- _Your task_
Please work out how many lines in the entries contain "вертикальный", then give that number with nothing added.

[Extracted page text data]
=== Section Start ===
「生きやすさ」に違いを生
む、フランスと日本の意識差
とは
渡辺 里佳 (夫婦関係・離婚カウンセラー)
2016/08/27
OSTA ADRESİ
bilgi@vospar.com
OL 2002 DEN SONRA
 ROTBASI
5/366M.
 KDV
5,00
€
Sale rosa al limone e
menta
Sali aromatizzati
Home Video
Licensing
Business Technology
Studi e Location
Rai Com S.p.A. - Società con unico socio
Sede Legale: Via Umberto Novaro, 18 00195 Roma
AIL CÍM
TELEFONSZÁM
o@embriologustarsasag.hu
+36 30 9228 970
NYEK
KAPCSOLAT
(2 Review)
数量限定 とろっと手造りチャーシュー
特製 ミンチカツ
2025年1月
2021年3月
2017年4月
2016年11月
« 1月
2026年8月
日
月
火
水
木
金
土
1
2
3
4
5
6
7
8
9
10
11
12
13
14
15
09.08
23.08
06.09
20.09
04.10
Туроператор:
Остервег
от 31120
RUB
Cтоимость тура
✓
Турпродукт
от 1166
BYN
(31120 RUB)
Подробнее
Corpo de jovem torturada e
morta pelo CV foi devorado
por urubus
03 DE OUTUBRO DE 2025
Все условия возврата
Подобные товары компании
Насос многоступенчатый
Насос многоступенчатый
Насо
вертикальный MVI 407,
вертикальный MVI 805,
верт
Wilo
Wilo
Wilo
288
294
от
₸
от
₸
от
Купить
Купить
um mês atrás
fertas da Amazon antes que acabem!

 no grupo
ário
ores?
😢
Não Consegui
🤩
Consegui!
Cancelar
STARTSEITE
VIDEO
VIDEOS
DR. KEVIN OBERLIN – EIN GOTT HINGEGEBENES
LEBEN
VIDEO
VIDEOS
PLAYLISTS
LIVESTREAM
=== Section End ===
- _Result_
2